_RECORDS FOR THIS EXERCISE_
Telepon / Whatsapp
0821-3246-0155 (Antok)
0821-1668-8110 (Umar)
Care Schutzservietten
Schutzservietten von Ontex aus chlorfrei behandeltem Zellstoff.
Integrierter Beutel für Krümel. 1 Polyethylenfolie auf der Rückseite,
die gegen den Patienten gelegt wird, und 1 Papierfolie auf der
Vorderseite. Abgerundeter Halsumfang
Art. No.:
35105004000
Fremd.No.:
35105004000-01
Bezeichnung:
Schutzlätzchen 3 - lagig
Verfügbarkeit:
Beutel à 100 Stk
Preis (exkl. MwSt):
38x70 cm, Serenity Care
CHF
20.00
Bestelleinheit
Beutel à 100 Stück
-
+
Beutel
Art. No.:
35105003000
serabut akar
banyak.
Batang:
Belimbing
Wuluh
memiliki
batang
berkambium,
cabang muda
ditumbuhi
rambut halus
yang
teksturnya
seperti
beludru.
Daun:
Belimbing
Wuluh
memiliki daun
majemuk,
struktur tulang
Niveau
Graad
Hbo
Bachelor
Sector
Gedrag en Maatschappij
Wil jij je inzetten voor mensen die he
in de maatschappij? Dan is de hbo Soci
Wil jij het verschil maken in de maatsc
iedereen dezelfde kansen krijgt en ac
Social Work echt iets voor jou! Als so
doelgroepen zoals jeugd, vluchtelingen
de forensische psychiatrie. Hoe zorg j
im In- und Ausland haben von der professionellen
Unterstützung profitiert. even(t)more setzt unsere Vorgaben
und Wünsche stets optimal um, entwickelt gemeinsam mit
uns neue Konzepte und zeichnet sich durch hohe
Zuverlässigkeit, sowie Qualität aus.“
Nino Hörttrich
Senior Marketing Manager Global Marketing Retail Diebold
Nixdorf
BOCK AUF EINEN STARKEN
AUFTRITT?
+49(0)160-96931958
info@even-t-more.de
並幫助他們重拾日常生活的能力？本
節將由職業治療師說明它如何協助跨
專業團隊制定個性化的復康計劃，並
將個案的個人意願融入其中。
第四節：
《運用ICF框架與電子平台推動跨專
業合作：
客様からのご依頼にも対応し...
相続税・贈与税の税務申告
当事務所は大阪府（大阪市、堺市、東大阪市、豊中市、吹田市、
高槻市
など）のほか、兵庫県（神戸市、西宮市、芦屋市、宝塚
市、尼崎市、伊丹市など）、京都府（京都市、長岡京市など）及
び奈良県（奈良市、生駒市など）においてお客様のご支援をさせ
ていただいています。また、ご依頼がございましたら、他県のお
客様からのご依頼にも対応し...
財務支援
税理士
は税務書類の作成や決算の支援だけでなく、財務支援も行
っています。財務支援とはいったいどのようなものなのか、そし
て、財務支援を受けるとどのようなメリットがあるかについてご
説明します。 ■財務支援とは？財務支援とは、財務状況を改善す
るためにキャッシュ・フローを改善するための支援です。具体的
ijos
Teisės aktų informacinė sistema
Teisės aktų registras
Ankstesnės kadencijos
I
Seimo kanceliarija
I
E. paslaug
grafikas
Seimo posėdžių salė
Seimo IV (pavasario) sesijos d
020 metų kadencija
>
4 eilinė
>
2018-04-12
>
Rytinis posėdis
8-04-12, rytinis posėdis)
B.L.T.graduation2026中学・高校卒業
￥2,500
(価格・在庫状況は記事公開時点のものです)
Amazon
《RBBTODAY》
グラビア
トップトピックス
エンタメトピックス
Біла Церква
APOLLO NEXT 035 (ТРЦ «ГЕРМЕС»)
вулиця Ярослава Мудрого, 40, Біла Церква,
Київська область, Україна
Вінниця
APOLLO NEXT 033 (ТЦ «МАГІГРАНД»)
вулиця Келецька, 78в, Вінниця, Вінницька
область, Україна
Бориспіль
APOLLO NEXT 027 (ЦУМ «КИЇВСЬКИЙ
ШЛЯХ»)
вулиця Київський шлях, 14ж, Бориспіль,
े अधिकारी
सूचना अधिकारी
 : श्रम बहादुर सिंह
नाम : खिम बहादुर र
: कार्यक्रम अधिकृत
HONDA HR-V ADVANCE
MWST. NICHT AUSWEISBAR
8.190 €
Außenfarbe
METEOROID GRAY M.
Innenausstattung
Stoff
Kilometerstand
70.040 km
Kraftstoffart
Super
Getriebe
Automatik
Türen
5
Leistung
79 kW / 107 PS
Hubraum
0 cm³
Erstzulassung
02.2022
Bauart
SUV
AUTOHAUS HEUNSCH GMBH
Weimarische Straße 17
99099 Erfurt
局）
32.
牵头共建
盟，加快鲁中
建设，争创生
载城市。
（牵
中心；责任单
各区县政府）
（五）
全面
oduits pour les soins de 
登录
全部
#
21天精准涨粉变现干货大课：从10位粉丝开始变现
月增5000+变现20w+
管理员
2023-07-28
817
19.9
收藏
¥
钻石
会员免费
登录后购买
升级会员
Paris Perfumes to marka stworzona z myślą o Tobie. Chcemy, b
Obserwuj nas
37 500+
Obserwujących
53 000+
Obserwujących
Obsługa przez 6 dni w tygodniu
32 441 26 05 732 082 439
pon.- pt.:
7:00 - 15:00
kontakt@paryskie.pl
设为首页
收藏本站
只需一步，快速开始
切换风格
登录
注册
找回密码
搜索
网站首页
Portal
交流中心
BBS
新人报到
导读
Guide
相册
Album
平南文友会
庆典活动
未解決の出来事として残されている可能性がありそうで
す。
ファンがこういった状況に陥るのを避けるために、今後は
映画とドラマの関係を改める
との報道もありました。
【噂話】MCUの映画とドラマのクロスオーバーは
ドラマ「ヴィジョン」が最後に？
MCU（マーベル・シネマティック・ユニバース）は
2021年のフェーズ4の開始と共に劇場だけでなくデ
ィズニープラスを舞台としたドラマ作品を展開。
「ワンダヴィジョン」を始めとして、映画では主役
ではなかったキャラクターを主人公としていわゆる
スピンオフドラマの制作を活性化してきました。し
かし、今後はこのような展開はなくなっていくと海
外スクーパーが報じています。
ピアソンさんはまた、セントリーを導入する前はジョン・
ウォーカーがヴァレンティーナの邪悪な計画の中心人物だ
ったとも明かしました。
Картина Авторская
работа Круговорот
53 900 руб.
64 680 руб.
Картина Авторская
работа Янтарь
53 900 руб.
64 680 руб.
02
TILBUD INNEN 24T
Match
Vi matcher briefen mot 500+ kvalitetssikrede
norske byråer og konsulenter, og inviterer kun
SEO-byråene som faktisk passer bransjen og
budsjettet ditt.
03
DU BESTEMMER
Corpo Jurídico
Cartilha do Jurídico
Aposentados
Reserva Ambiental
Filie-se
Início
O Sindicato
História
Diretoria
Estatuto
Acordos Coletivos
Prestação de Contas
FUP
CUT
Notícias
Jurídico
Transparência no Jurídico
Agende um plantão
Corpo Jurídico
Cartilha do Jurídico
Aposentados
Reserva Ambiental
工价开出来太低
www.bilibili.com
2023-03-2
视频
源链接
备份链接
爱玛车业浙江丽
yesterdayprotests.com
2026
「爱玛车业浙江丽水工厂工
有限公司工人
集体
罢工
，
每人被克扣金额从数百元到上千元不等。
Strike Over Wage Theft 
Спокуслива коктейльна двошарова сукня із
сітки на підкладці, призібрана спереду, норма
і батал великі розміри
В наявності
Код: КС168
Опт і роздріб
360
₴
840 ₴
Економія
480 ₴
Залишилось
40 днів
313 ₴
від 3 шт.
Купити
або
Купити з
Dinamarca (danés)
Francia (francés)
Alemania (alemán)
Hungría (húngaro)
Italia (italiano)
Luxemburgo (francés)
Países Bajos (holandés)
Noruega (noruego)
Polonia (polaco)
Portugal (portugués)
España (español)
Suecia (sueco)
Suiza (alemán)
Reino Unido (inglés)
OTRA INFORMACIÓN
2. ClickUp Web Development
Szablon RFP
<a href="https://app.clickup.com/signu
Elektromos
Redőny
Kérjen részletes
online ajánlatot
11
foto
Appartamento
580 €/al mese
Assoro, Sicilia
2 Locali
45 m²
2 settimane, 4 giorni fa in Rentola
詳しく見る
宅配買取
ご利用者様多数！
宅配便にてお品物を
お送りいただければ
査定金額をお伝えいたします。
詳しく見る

_THE PROBLEM_
Once you reach the line with "APOLLO NEXT 027" in the data above, copy it and every line after it exactly, up to and including the line with "AUTOHAUS HEUNSCH GMBH".

_RESPONSE BELOW_
APOLLO NEXT 027 (ЦУМ «КИЇВСЬКИЙ
ШЛЯХ»)
вулиця Київський шлях, 14ж, Бориспіль,
े अधिकारी
सूचना अधिकारी
 : श्रम बहादुर सिंह
नाम : खिम बहादुर र
: कार्यक्रम अधिकृत
HONDA HR-V ADVANCE
MWST. NICHT AUSWEISBAR
8.190 €
Außenfarbe
METEOROID GRAY M.
Innenausstattung
Stoff
Kilometerstand
70.040 km
Kraftstoffart
Super
Getriebe
Automatik
Türen
5
Leistung
79 kW / 107 PS
Hubraum
0 cm³
Erstzulassung
02.2022
Bauart
SUV
AUTOHAUS HEUNSCH GMBH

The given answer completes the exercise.